Question
I think I need to use occupancy modelling for an upcoming project, but am very new to it, so apologies for a rather lengthy question that shows quite a poor grip of the basics! I'm hoping for a steer on the right way to approach answering my question. This is on the face of it, quite simple – I am interested in understanding what environmental conditions drive the occurrence of a butterfly species, and to do this, I have a very large number of butterfly records gathered across the species’ range, over a decade, that can be structured into visits with detection/non-detection based on the species list for different combinations of site and date.
Problem
However, it is a species with quite a dynamic population at large spatial scales. It has a core range where it is more or less resident, and should be detected with a certain amount of effort in most/all years. There is then a peripheral range into which there is immigration from the core range, in some years, quite a lot, resulting in lots of observations there. For this reason, I think taking a single year and doing a single-season occupancy model isn’t going to be appropriate, as if it’s a year with lots of immigration, I will get high predicted probabilities of occupancy in the periphery of the range where populations are unlikely to actually persist beyond the wave of immigration – the individuals sighted there are just immigrants that do not usually succeed in establishing themselves.
Because of this, it seems like I need an approach that takes a longer view, over several seasons with and without immigration, and identifies the core range as areas where it occurs consistently across seasons, the periphery as ones where it pops up occasionally, and then completely unoccupied areas as well. I’m after advice on the best tool for doing this.
Possible Solutions?
I wondered whether a dynamic occupancy model in unmarked might be the right approach. My current understanding is that I could use this to understand how environmental conditions affect the probability of occurrence at sites in the first year of my study period, and then colonisation or extinction after that. I guess the effects of environmental conditions on these parameters will capture what I’m after in different pieces, particularly the effects on extinction probability – core range sites will be ones that once occupied have a low probability of extinction, while peripheral range ones will be ones with a high probability of extinction if they are occupied in the initial time step (which should be unlikely), or get colonised during a period of immigration. Basically conditions that are associated with high occupancy and colonisation, and in particular, low extinction, indicate the core range.
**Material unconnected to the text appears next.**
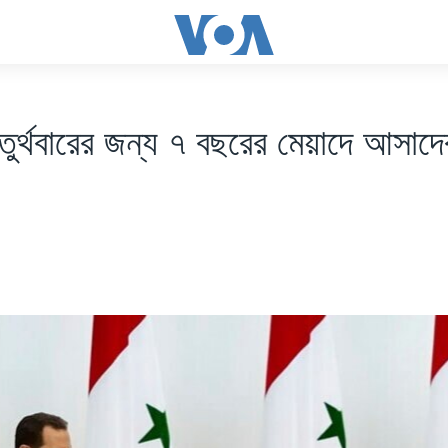
চতুর্থবারের জন্য ৭ বছরের মেয়াদে আসাদ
But I wasn’t sure this was quite what I wanted, although the process underlying the core/periphery is one of extinction and colonisation, I am not sure that they are really what I’m interested in, more their combined effects. Is there a way to summarise these separate effects in a dynamic occupancy model, to understand which sites are have a higher probability of occupancy across (in each year of) the study period? From Ken Kellner’s handy tutorial here, it seems that I could get close to this by applying projected() to my model with mean = FALSE, to get a matrix of the expected occupancy probability at each site in each year. But is there a way to get the mean of this and associated confidence intervals for the studied period, which seems a nice way to show the core/peripheral range during the study period? And is there then a way to summarise the effects of environmental conditions on these mean probabilities, via their effects on probability of initial occupancy/colonisation/extinction, or is that not possible, and actually harder to interpret than the effects of environmental conditions on the parameters estimated by the model already with good a priori arguments against doing it!
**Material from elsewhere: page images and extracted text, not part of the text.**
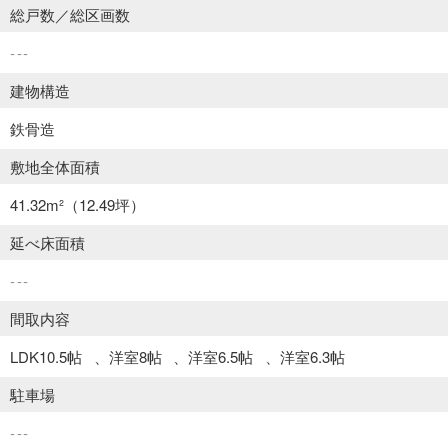
総戸数／総区画数
---
建物構造
鉄骨造
敷地全体面積
41.32m²
（12.49坪）
延べ床面積
---
間取内容
LDK10.5帖
洋室8帖
洋室6.5帖
洋室6.3帖
駐車場
---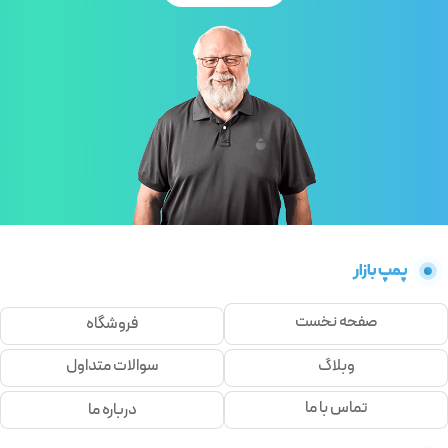
پمپ بازار
صفحه نخست
فروشگاه
وبلاگ
سوالات متداول
تماس با ما
درباره ما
The other approach that seems to get suggested here quite often for situations where people have data from multiple seasons, and they are either not interested in estimating colonisation/extinction, or don’t have enough data to do so, is a stacked model with a random effect for site. I see people suggesting that they can be implemented in unmarked with a bit of clever data structuring (and can site level random effects now be used, mentioned here, see also here, here?), and it also looks like they can be implemented with a Bayesian framework in ubms.
Summary
What approach would people advise – should I just use a dynamic occupancy model in normal way, and focus on the effects of environmental conditions on the extinction parameter, could I use a dynamic occupancy model to get some kind of long-term occupancy estimate and the effects of environmental conditions on it? Or would a stacked model be best – are the occupancy probabilities for sites (and the effects of environmental conditions on them) generated by these more akin to what I am after, in the answer here, Dan Linden says: with ‘stacking (and depending on pooling), you are now estimating the probability of occurrence across space and time as opposed to just space’ which does sound pretty much like what I’m after.